== WHAT IS EXPECTED ==
Aside from the pictures, the entries should be given again exactly.

Saved entries

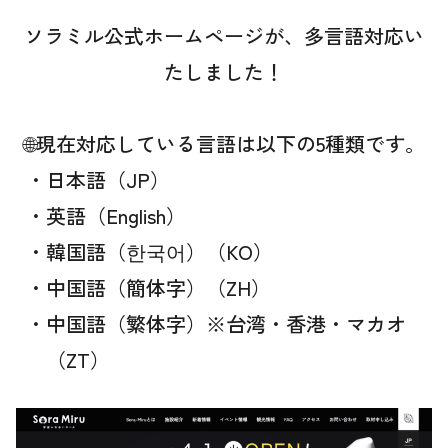
ソラミル公式ホームページが、多言語対応い
たしました！
🌐現在対応している言語は以下の5種類です。
・
日本語（JP）
・
英語（English）
・
韓国語（한국어）（KO）
・
中国語（簡体字）（ZH）
・
中国語（繁体字）※台湾・香港・マカオ
（ZT）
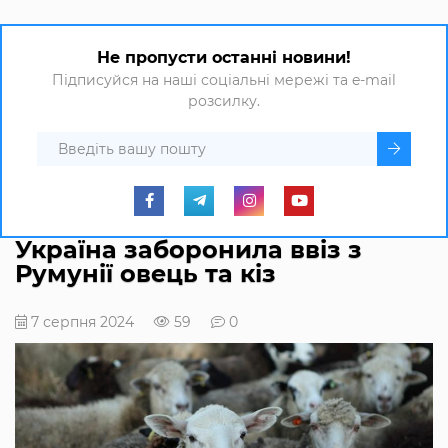
Не пропусти останні новини!
Підписуйся на наші соціальні мережі та e-mail
розсилку.
Україна заборонила ввіз з
Румунії овець та кіз
7 серпня 2024
59
0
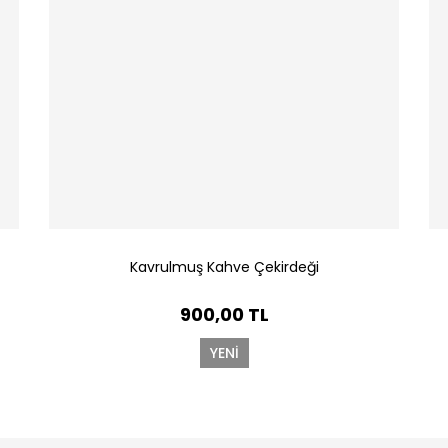
Kavrulmuş Kahve Çekirdeği
900,00 TL
YENİ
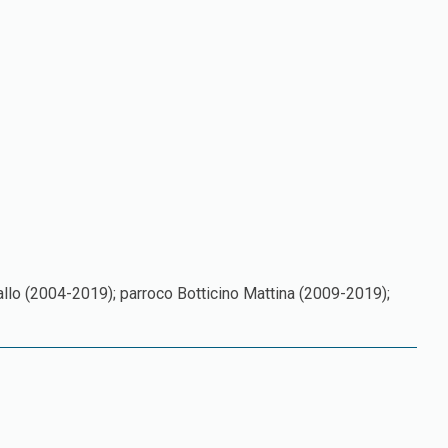
allo (2004-2019); parroco Botticino Mattina (2009-2019);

== REPLY TO THE EXERCISE ==
ソラミル公式ホームページが、多言語対応い
たしました！
🌐現在対応している言語は以下の5種類です。
・
日本語（JP）
・
英語（English）
・
韓国語（한국어）（KO）
・
中国語（簡体字）（ZH）
・
中国語（繁体字）※台湾・香港・マカオ
（ZT）
Не пропусти останні новини!
Підписуйся на наші соціальні мережі та e-mail
розсилку.
Україна заборонила ввіз з
Румунії овець та кіз
7 серпня 2024
59
0
Kavrulmuş Kahve Çekirdeği
900,00 TL
YENİ
allo (2004-2019); parroco Botticino Mattina (2009-2019);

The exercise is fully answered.